For notices to CloudDesks: notice should be sent to:

CloudDesks
50 Division Avenue, Suite 16
Millington, NJ 07946
Attn: David Zacharisen

15.2. Force Majeure

Except for the obligation to pay the Fees, neither party shall be liable for any delay or failure in performance due to events outside the defaulting party’s reasonable control, including without limitation acts of God, earthquake, labor disputes, shortages of supplies, riots, war, fire, epidemics, failures of telecommunication carriers, delays of common carriers, or other circumstances beyond its reasonable control. The obligations and rights of the excused party shall be extended on a day-to-day basis for the time period equal to the period of the excusable delay. The party affected by such an occurrence shall notify the other party as soon as possible, but in no event less than ten days from the beginning of the event.

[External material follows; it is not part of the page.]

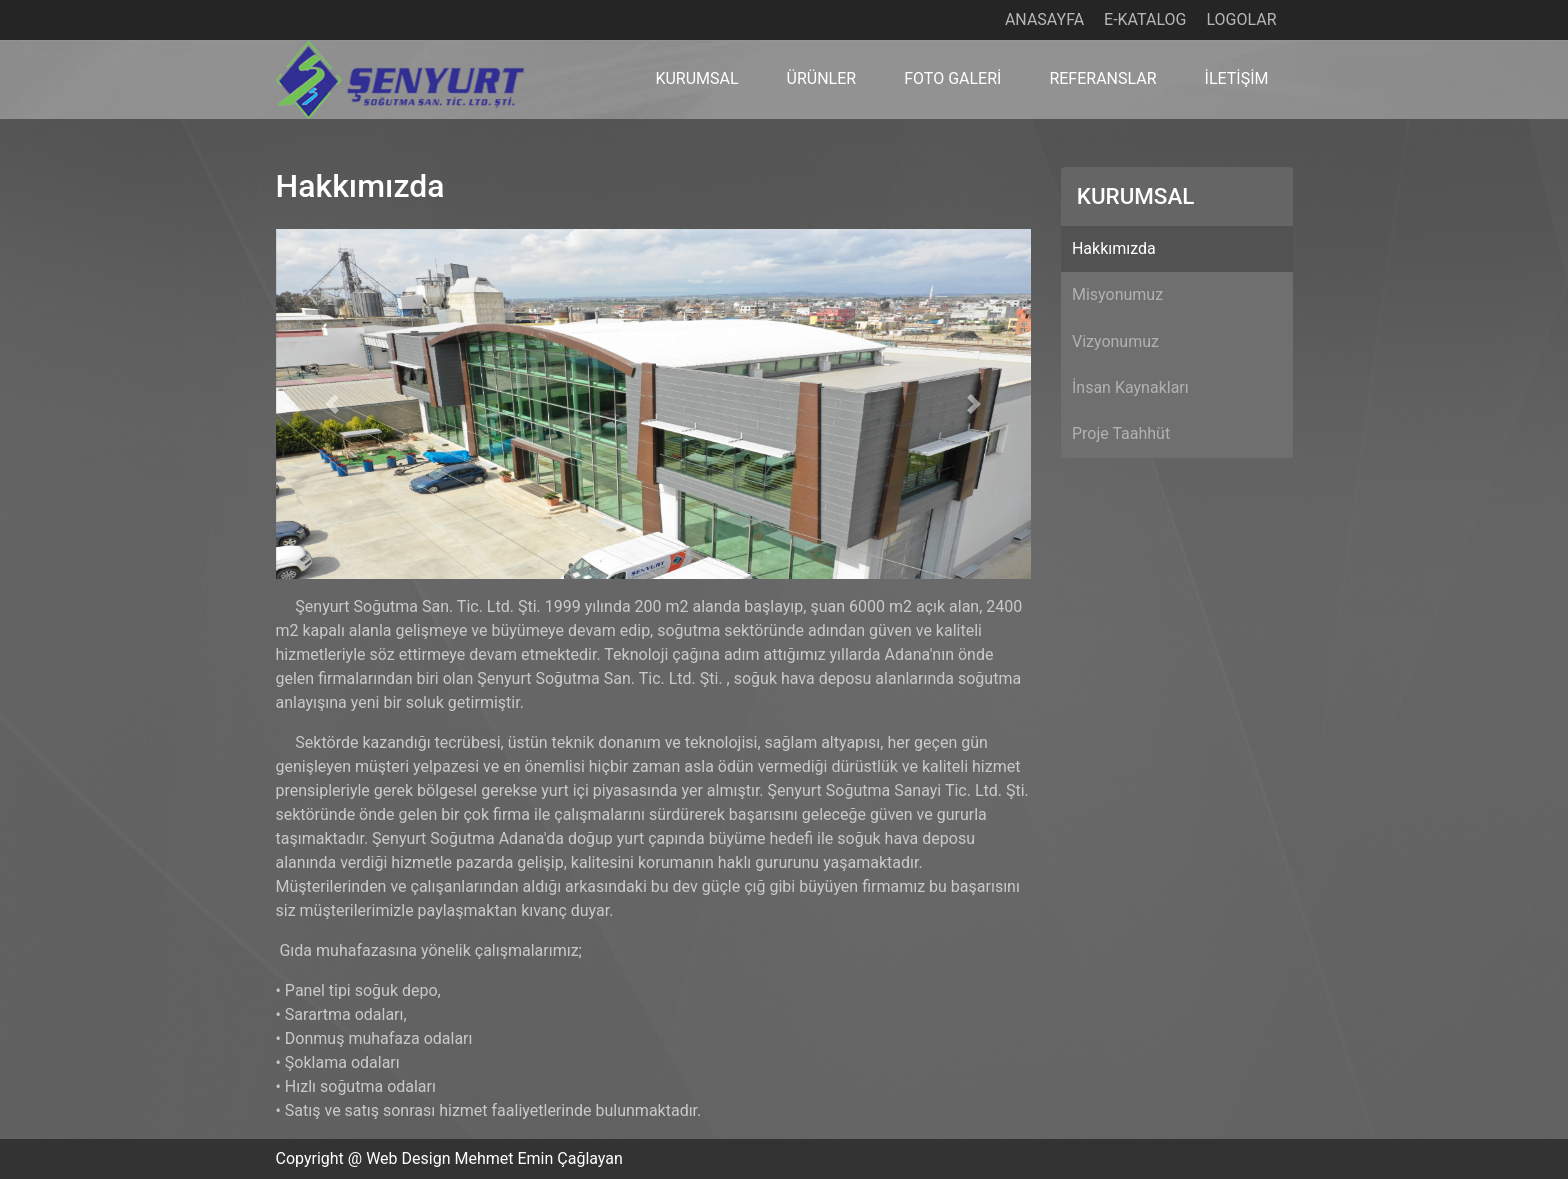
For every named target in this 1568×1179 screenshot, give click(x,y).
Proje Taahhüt (1121, 433)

15.3. Choice of Law, Jurisdiction and Venue

The parties agree that all disputes shall be brought before U.S. District Court for the District of New Jersey located in Newark, New Jersey (District Court). If the District Court may not consider the dispute, all disputes shall be brought before the New Jersey Superior Court, located in Morristown, New Jersey. The parties agree that these courts shall have exclusive jurisdiction over all disputes and other matters relating to the interpretation and enforcement of these TOS or any other document entered into by the parties. Further, the parties agree that venue shall be proper in the appropriate court set out above, and agree that they shall not contest notice from that court. State law issues concerning construction, interpretation and performance of this Agreement shall be governed by the substantive law of the State of New Jersey, excluding its choice of law rules. The United Nations Convention on Contracts for International Sale of Goods shall not apply.

15.4. No Waiver

No waiver of rights under these TOS, or any CloudDesks’ policy, or agreement between you and CloudDesks shall constitute a subsequent waiver of this or any other right under these TOS.

15.5. Assignment

These TOS may be assigned by us. It may not be assigned by you. These TOS shall bind and inure to the benefit of the corporate successors and permitted assigns of the parties.

15.6. Severability

In the event that any of the terms of these TOS become or are declared to be illegal or otherwise unenforceable by any court of competent jurisdiction, such term(s) shall be null and void and shall be deemed deleted from these TOS. All remaining terms of these TOS shall remain in full force and effect.

15.7. No Agency

These TOS does not create any agency, partnership, joint venture, or franchise relationship. Neither party has the right or authority to, and shall not, assume or create any obligation of any nature whatsoever on behalf of the other party or bind the other party in any respect whatsoever.

15.8. Survival

The following paragraphs shall survive the expiration or termination of these TOS: 1, 6, 11, 12, 13, 15.1, 15.3, 15.8.